Renten- und Geldmarktfonds, die in fremde Währungen investieren, haben ein zusätzliches Risiko durch die Wechselkursschwankungen.

High-Yield-Fonds, die riskante Staats- und Unternehmensanleihen tätigen, eignen sich bei eher sicherheitsorientierten Anlegern nur als Beimischung des Portfolios.

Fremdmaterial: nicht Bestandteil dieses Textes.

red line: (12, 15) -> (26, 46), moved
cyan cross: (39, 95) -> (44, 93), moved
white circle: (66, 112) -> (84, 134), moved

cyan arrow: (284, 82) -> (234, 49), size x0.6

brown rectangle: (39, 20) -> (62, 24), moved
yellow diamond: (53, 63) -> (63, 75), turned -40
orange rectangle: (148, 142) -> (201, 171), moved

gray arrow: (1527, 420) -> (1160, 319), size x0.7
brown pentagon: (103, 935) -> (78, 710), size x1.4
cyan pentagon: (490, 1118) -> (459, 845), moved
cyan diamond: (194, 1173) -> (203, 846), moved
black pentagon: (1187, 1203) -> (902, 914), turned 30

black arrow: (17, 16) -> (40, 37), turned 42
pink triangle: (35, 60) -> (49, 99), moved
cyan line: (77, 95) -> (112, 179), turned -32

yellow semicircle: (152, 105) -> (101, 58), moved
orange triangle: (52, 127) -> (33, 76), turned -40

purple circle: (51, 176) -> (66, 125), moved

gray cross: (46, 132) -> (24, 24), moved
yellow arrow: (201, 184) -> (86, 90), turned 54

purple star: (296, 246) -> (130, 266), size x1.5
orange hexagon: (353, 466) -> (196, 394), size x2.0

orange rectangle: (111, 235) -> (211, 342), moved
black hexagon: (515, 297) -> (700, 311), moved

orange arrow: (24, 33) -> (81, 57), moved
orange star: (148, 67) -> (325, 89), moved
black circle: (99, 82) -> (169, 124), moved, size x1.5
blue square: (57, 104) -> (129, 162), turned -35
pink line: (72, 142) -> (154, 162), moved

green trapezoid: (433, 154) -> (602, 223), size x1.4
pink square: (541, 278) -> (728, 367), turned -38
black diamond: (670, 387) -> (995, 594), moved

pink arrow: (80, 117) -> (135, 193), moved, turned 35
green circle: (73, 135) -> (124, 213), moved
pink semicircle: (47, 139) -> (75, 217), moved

Ausländische Staatsanleihen besonders die der Schwellenländer versprechen häufig weit höhere Zinsen als zum Beispiel die deutschen. Allerdings sind deren Zinsen deshalb so hoch, weil sie als sehr risikoreich eingestuft werden. Vor etlichen Jahren konnte man am Beispiel Argentiniens sehen, dass Staatsanleihen eine sehr riskante Anlage sein können.

Ähnlich riskant sind auch Unternehmensanleihen. Leiht man sein Geld einem Unternehmen, hängen Gewinn oder Verlust der Anlage vom Erfolg oder Misserfolg dieser Firma ab. Schnell kann ein Unternehmen durch Managementfehler oder auch völlig unverschuldet in eine Schieflage geraten und außerstande sein, seine Schulden zurück zu zahlen.

All diese Risiken sind von den meisten Anlegern nur schwer zu durchschauen. Wer einen vertrauenswürdigen Bank- oder Vermögensberater hat, sollte sich bei diesem Rat holen; und alle andern könnten sich an die Verbraucherzentralen wenden.